"... avevo scoperto l'abisso della rassegnazione, la virtù del distacco, il piacere del pensare pulito, l'ebbrezza della creazione politica, il fremito dell'apparire delle cose impossibili..." Altiero Spinelli
di Roberto Belloni, Mauro Cereghini, Francesco Strazzari *
(1 marzo 2012) Siria, Libia, Sud Sudan, Darfur, Afghanistan, Iraq. Sono le ultime crisi internazionali, in ordine di tempo, ad essersi guadagnate uno spazio di visibilità su giornali e televisioni. Ma molte altre si consumano senza ricevere altrettanta attenzione mediatica. La comunità internazionale nelle sue varie articolazioni - Onu, organismi internazionali, governi, organizzazioni non governative... - prova a intervenire in tutte le crisi, seppure con risorse insufficienti. Di questi interventi, della loro efficacia e dei loro limiti, si discuterà nel convegno "Conflitto, pace, costruzione dello stato e istituzioni locali", organizzato l'1 e 2 marzo a Trento dal Centro per la formazione alla solidarietà internazionale e dalla Scuola di Studi Internazionali dell'Università.

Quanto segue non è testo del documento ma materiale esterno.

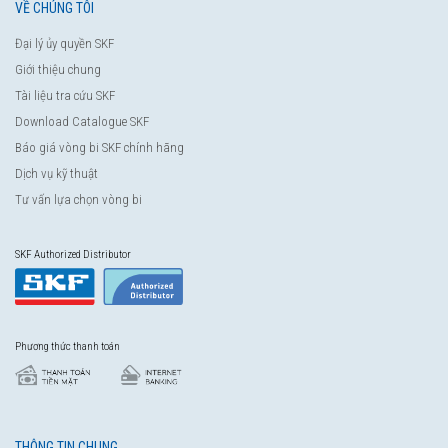
VỀ CHÚNG TÔI
Đại lý ủy quyền SKF
Giới thiệu chung
Tài liệu tra cứu SKF
Download Catalogue SKF
Báo giá vòng bi SKF chính hãng
Dịch vụ kỹ thuật
Tư vấn lựa chọn vòng bi
SKF Authorized Distributor
Phương thức thanh toán
THÔNG TIN CHUNG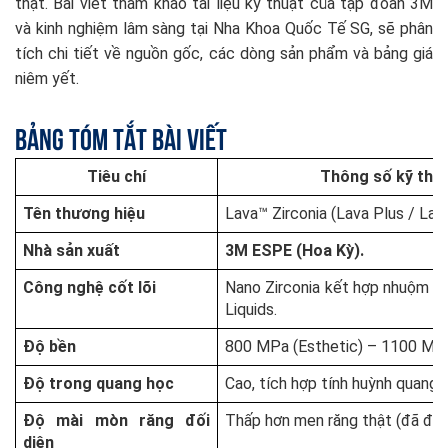
thật. Bài viết tham khảo tài liệu kỹ thuật của tập đoàn 3M
và kinh nghiệm lâm sàng tại Nha Khoa Quốc Tế SG, sẽ phân
tích chi tiết về nguồn gốc, các dòng sản phẩm và bảng giá
niêm yết.
Bảng Tóm Tắt Bài Viết
Tiêu chí
Thông số kỹ thuậ
Tên thương hiệu
Lava™ Zirconia (Lava Plus / Lava
Nhà sản xuất
3M ESPE (Hoa Kỳ).
Công nghệ cốt lõi
Nano Zirconia kết hợp nhuộm m
Liquids.
Độ bền
800 MPa (Esthetic) – 1100 MPa
Độ trong quang học
Cao, tích hợp tính huỳnh quang 
Độ mài mòn răng đối
Thấp hơn men răng thật (đã đư
diện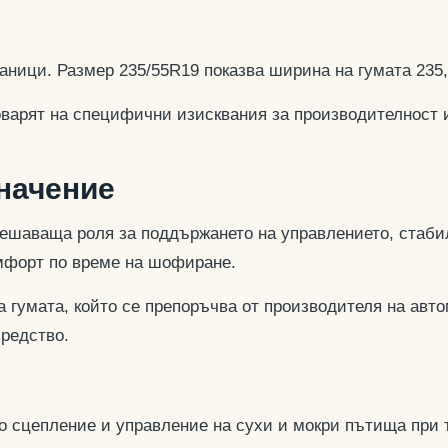
аници. Размер 235/55R19 показва ширина на гумата 235
оварят на специфични изисквания за производителност 
значение
ешаваща роля за поддържането на управлението, стабил
омфорт по време на шофиране.
 гумата, който се препоръчва от производителя на авто
средство.
но сцепление и управление на сухи и мокри пътища при 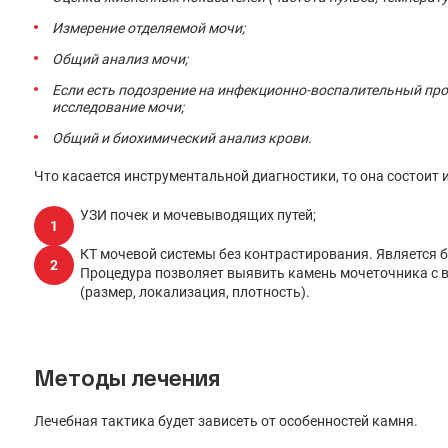
Измерение отделяемой мочи;
Общий анализ мочи;
Если есть подозрение на инфекционно-воспалительный про
исследование мочи;
Общий и биохимический анализ крови.
Что касается инструментальной диагностики, то она состоит и
УЗИ почек и мочевыводящих путей;
КТ мочевой системы без контрастирования. Является
Процедура позволяет выявить камень мочеточника с 
(размер, локализация, плотность).
Методы лечения
Лечебная тактика будет зависеть от особенностей камня.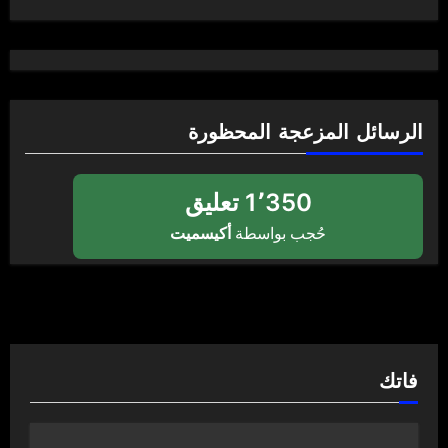
الرسائل المزعجة المحظورة
1٬350 تعليق
حُجب بواسطة
أكيسميت
فاتك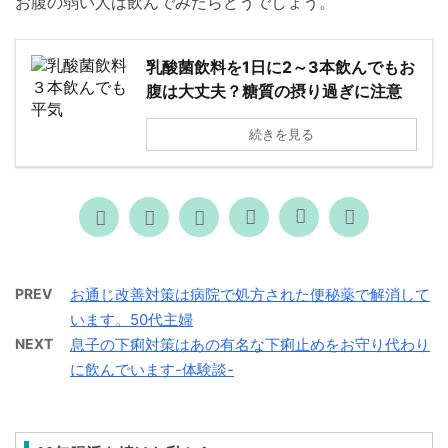
お腹の弱い人は飲んでみたらどうでしょう。
乳酸菌飲料を1日に2～3本飲んでもお
腹は大丈夫？糖質の摂り過ぎに注意
続きを見る
PREV
お通じ改善対策は病院で処方された便秘薬で解消して
います。50代主婦
NEXT
息子の下痢対策はあの有名な下痢止めをお守り代わり
に飲んでいます-体験談-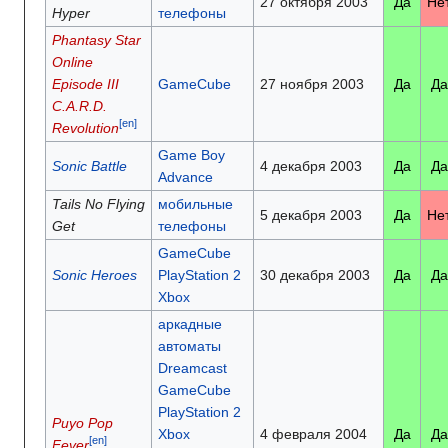
27 октября 2003
Да
Не
Hyper
телефоны
Phantasy Star
Online
Episode III
GameCube
27 ноября 2003
Да
Да
C.A.R.D.
[en]
Revolution
Game Boy
Sonic Battle
4 декабря 2003
Да
Да
Advance
Tails No Flying
мобильные
5 декабря 2003
Да
Не
Get
телефоны
GameCube
Sonic Heroes
PlayStation 2
30 декабря 2003
Да
Да
Xbox
аркадные
автоматы
Dreamcast
GameCube
PlayStation 2
Puyo Pop
Xbox
4 февраля 2004
Да
Да
[en]
Fever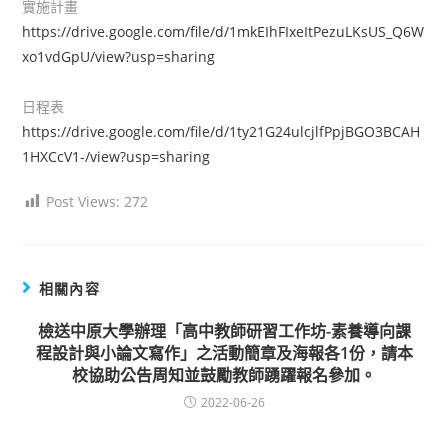
實施計畫
https://drive.google.com/file/d/1mkEIhFIxeItPezuLKsUS_Q6W
xo1vdGpU/view?usp=sharing
日程表
https://drive.google.com/file/d/1ty21G24ulcjlfPpjBGO3BCAH
1HXCcV1-/view?usp=sharing
Post Views:
272
相關內容
檢送中原大學辦理「高中教師研習工作坊-素養導向課
程設計與小論文寫作」之活動簡章及海報各1份，請本
校協助公告周知並鼓勵教師踴躍報名參加。
2022-06-26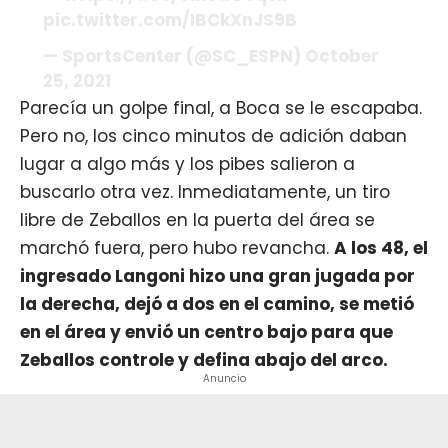
pic.twitter.com/IBCkXnJS9B
— SportsCenter (@SC_ESPN) October
25, 2021
Parecía un golpe final, a Boca se le escapaba.
Pero no, los cinco minutos de adición daban
lugar a algo más y los pibes salieron a
buscarlo otra vez. Inmediatamente, un tiro
libre de Zeballos en la puerta del área se
marchó fuera, pero hubo revancha.
A los 48, el
ingresado Langoni hizo una gran jugada por
la derecha, dejó a dos en el camino, se metió
en el área y envió un centro bajo para que
Zeballos controle y defina abajo del arco.
Anuncio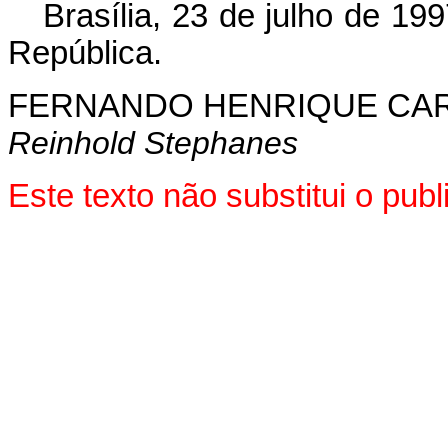
Brasília, 23 de julho de 19
República.
FERNANDO HENRIQUE CA
Reinhold Stephanes
Este texto não substitui o pu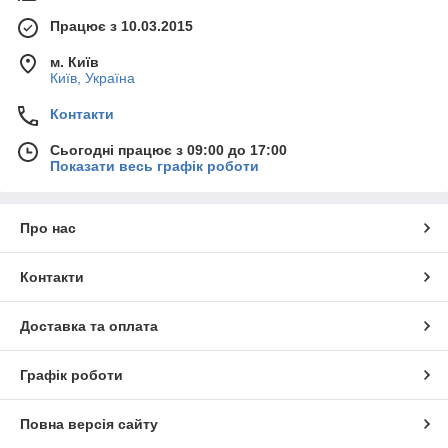
Працює з 10.03.2015
м. Київ
Київ, Україна
Контакти
Сьогодні працює з 09:00 до 17:00
Показати весь графік роботи
Про нас
Контакти
Доставка та оплата
Графік роботи
Повна версія сайту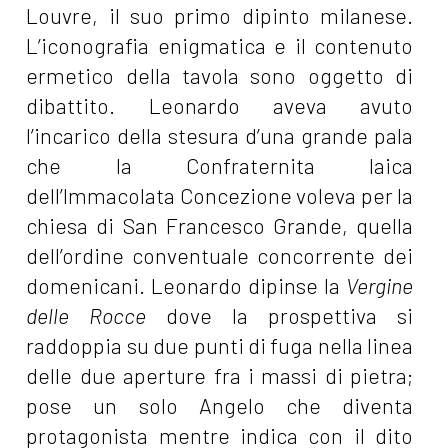
Louvre, il suo primo dipinto milanese.
L’iconografia enigmatica e il contenuto
ermetico della tavola sono oggetto di
dibattito. Leonardo aveva avuto
l’incarico della stesura d’una grande pala
che la Confraternita laica
dell’Immacolata Concezione voleva per la
chiesa di San Francesco Grande, quella
dell’ordine conventuale concorrente dei
domenicani. Leonardo dipinse la
Vergine
delle Rocce
dove la prospettiva si
raddoppia su due punti di fuga nella linea
delle due aperture fra i massi di pietra;
pose un solo Angelo che diventa
protagonista mentre indica con il dito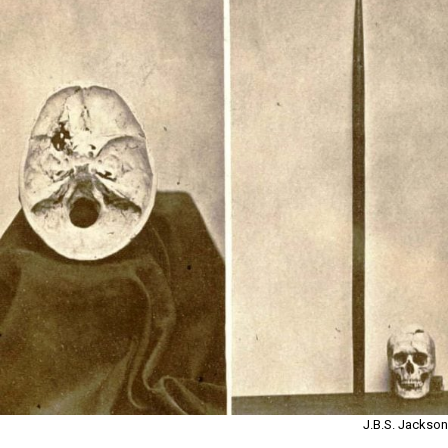
J.B.S. Jackson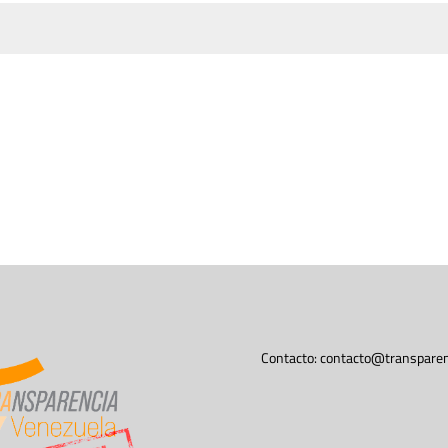
Contacto:
contacto@transparen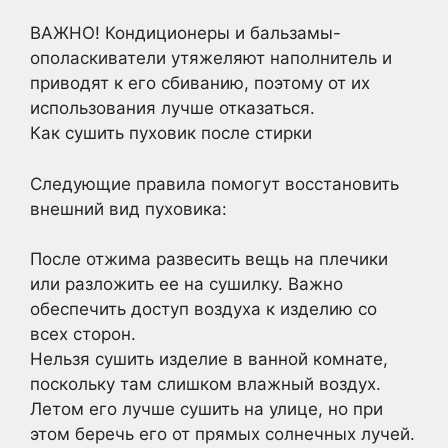
ВАЖНО! Кондиционеры и бальзамы-
ополаскиватели утяжеляют наполнитель и
приводят к его сбиванию, поэтому от их
использования лучше отказаться.
Как сушить пуховик после стирки
Следующие правила помогут восстановить
внешний вид пуховика:
После отжима развесить вещь на плечики
или разложить ее на сушилку. Важно
обеспечить доступ воздуха к изделию со
всех сторон.
Нельзя сушить изделие в ванной комнате,
поскольку там слишком влажный воздух.
Летом его лучше сушить на улице, но при
этом беречь его от прямых солнечных лучей.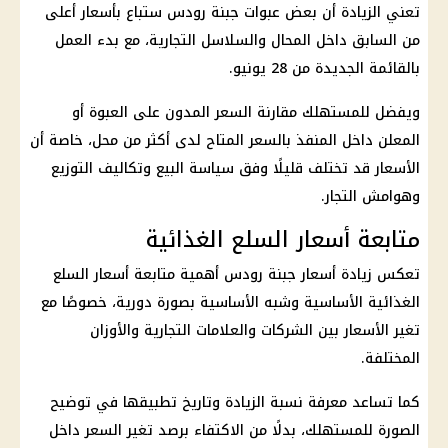
تعني الزيادة أن بعض عبوات جبنة رودس ستباع بأسعار أعلى
من السابق داخل المحال والسلاسل التجارية، مع بدء العمل
بالقائمة الجديدة من 28 يونيو.
ويفضل للمستهلك مقارنة السعر المدون على العبوة أو
المعلن داخل المنفذ بالسعر المتاح لدى أكثر من محل، خاصة أن
الأسعار قد تختلف قليلًا وفق سياسة البيع وتكاليف التوزيع
وهوامش التجار.
متابعة أسعار السلع الغذائية
تعكس زيادة أسعار جبنة رودس أهمية متابعة أسعار السلع
الغذائية الأساسية وشبه الأساسية بصورة دورية، خصوصًا مع
تغير الأسعار بين الشركات والعلامات التجارية والأوزان
المختلفة.
كما تساعد معرفة نسبة الزيادة وتاريخ تطبيقها في توضيح
الصورة للمستهلك، بدلًا من الاكتفاء برصد تغير السعر داخل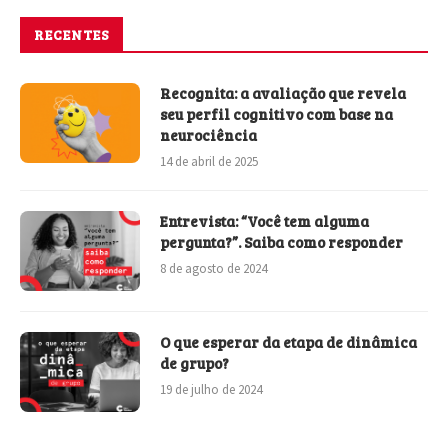
RECENTES
Recognita: a avaliação que revela
seu perfil cognitivo com base na
neurociência
14 de abril de 2025
Entrevista: “Você tem alguma
pergunta?”. Saiba como responder
8 de agosto de 2024
O que esperar da etapa de dinâmica
de grupo?
19 de julho de 2024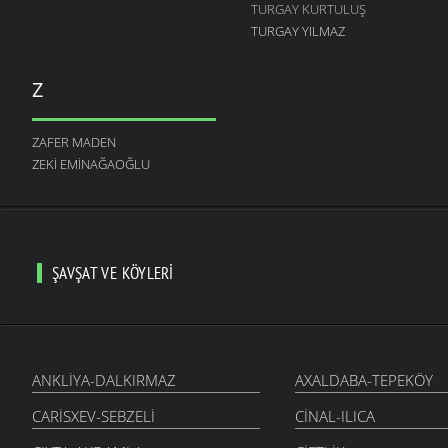
TURGAY KURTULUŞ
TURGAY YILMAZ
Z
ZAFER MADEN
ZEKI EMINAĞAOĞLU
ŞAVŞAT VE KÖYLERI
ANKLIYA-DALKIRMAZ
AXALDABA-TEPEKÖY
CARISXEV-SEBZELI
CINAL-ILICA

Il tema riguarda il futuro del pianeta. La Banca Mondiale stima che una persona su quattro nel mondo viva in stati ‘fragili,' stati cioè che sono intrappolati in un circolo vizioso di guerra, povertà e mancanza di efficaci istituzioni democratiche. Nei casi più estremi, questi paesi possono diventare stati ‘falliti', in altre parole stati che hanno perso il monopolio dell'uso legittimo della forza sul proprio territorio, non sono in grado di fornire servizi pubblici ai cittadini e non posseggono un'autorità legittimata a prendere decisioni collettive. Gli ultimi dati della rivista Foreign Policy, tra le fonti più autorevoli nella ricerca internazionale, mostrano come gli effetti della crisi economica e finanziaria scoppiata nel 2008 abbiano avuto gravi ripercussioni sulla stabilità politica di molti stati. Nel 2011 venti paesi, guidati da Somalia, Chad e Sudan, vengono classificati come in situazione ‘critica,' mentre altri diciannove, tra cui Uganda, Corea del Nord e Timor Est, sono considerati ‘in pericolo,' in una situazione cioè vicina al ‘fallimento.'
L'intervento internazionale all'interno di queste crisi avviene in molte forme, dalle missioni militari a quelle di sostegno civile, dalla cooperazione istituzionale a quella decentrata fino alle iniziative di solidarietà più diffusa. Ma obiettivi e modalità di tali azioni sono a volte difficili da conciliare. Dopo l'11 settembre l'accento messo dai paesi occidentali sulla prevenzione del terrorismo internazionale ha dato una forte impronta securitaria e d'interventismo, spesso armato, a molte missioni di pace. Altre zone di crisi invece, considerate meno strategiche, sono state relegate ai margini dell'interesse politico e lasciate alla sola assistenza umanitaria.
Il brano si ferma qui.